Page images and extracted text
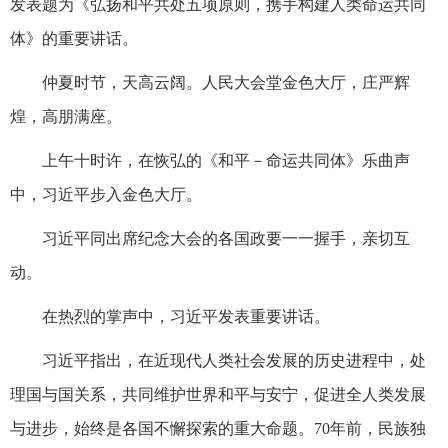
发表题为《弘扬和平共处五项原则，携手构建人类命运共同
体》的重要讲话。
仲夏时节，天高云阔。人民大会堂金色大厅，庄严辉
煌，高朋满座。
上午十时许，在恢弘的《和平－命运共同体》乐曲声
中，习近平步入金色大厅。
习近平同出席纪念大会的各国政要一一握手，亲切互
动。
在热烈的掌声中，习近平发表重要讲话。
习近平指出，在近现代人类社会发展的历史进程中，处
理国与国关系，共同维护世界和平与安宁，促进全人类发展
与进步，始终是各国不懈探索的重大命题。70年前，民族独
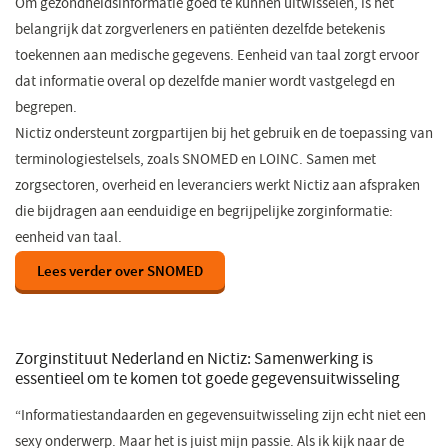
Om gezondheidsinformatie goed te kunnen uitwisselen, is het
belangrijk dat zorgverleners en patiënten dezelfde betekenis
toekennen aan medische gegevens. Eenheid van taal zorgt ervoor
dat informatie overal op dezelfde manier wordt vastgelegd en
begrepen.
Nictiz ondersteunt zorgpartijen bij het gebruik en de toepassing van
terminologiestelsels, zoals SNOMED en LOINC. Samen met
zorgsectoren, overheid en leveranciers werkt Nictiz aan afspraken
die bijdragen aan eenduidige en begrijpelijke zorginformatie:
eenheid van taal.
Lees verder over SNOMED
Zorginstituut Nederland en Nictiz: Samenwerking is
essentieel om te komen tot goede gegevensuitwisseling
“Informatiestandaarden en gegevensuitwisseling zijn echt niet een
sexy onderwerp. Maar het is juist mijn passie. Als ik kijk naar de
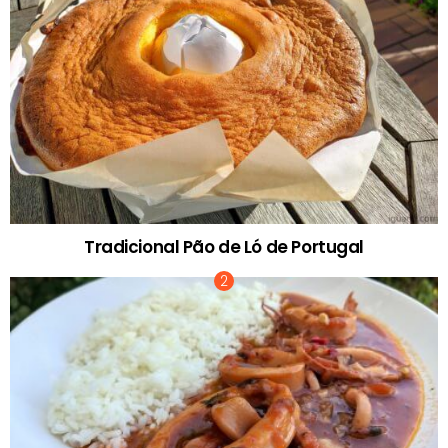
Tradicional Pão de Ló de Portugal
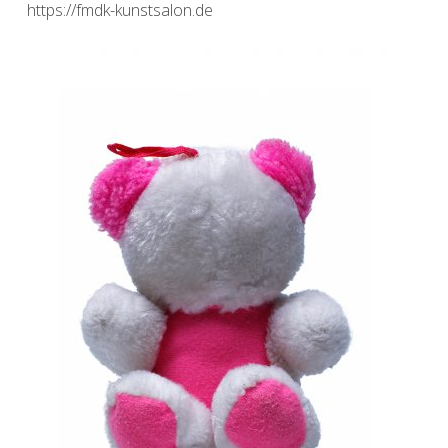
https://fmdk-kunstsalon.de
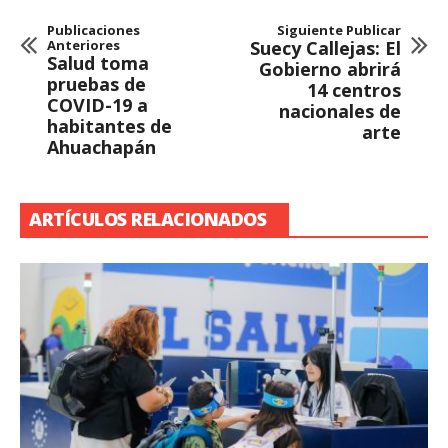
Publicaciones
Siguiente Publicar
Anteriores
Suecy Callejas: El
Salud toma
Gobierno abrirá
pruebas de
14 centros
COVID-19 a
nacionales de
habitantes de
arte
Ahuachapán
ARTÍCULOS RELACIONADOS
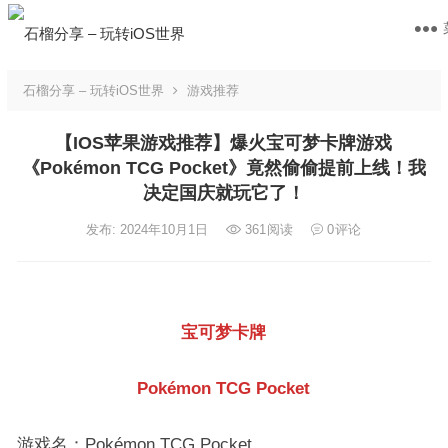
石榴分享 – 玩转iOS世界
游戏推荐
【IOS苹果游戏推荐】爆火宝可梦卡牌游戏
《Pokémon TCG Pocket》竟然偷偷提前上线！我
决定国庆就玩它了！
发布: 2024年10月1日
361
阅读
0
评论
宝可梦卡牌
Pokémon TCG Pocket
游戏名：Pokémon TCG Pocket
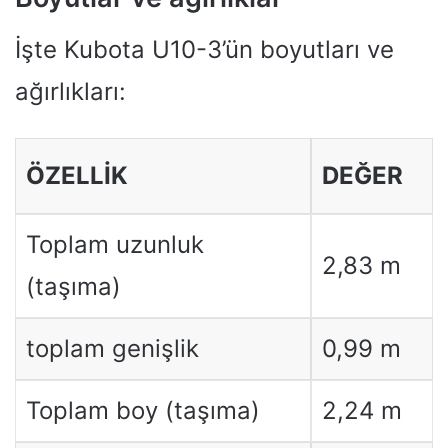
İşte Kubota U10-3’ün boyutları ve
ağırlıkları:
ÖZELLIK
DEĞER
Toplam uzunluk
2,83 m
(taşıma)
toplam genişlik
0,99 m
Toplam boy (taşıma)
2,24 m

# THE PROBLEM
All lines from the one containing "terminologiestelsels, zoals SNOMED" through the final line of the entries above must be restated word for word, pictures excluded.

# THE ANSWER
terminologiestelsels, zoals SNOMED en LOINC. Samen met
zorgsectoren, overheid en leveranciers werkt Nictiz aan afspraken
die bijdragen aan eenduidige en begrijpelijke zorginformatie:
eenheid van taal.
Lees verder over SNOMED
Zorginstituut Nederland en Nictiz: Samenwerking is
essentieel om te komen tot goede gegevensuitwisseling
“Informatiestandaarden en gegevensuitwisseling zijn echt niet een
sexy onderwerp. Maar het is juist mijn passie. Als ik kijk naar de
Tradicional Pão de Ló de Portugal
https://fmdk-kunstsalon.de
Publicaciones
Siguiente Publicar
Anteriores
Suecy Callejas: El
Salud toma
Gobierno abrirá
pruebas de
14 centros
COVID-19 a
nacionales de
habitantes de
arte
Ahuachapán
ARTÍCULOS RELACIONADOS
石榴分享 – 玩转iOS世界
游戏推荐
【IOS苹果游戏推荐】爆火宝可梦卡牌游戏
《Pokémon TCG Pocket》竟然偷偷提前上线！我
决定国庆就玩它了！
发布: 2024年10月1日
361
阅读
0
评论
宝可梦卡牌
Pokémon TCG Pocket
游戏名：Pokémon TCG Pocket
İşte Kubota U10-3’ün boyutları ve
ağırlıkları:
ÖZELLIK
DEĞER
Toplam uzunluk
2,83 m
(taşıma)
toplam genişlik
0,99 m
Toplam boy (taşıma)
2,24 m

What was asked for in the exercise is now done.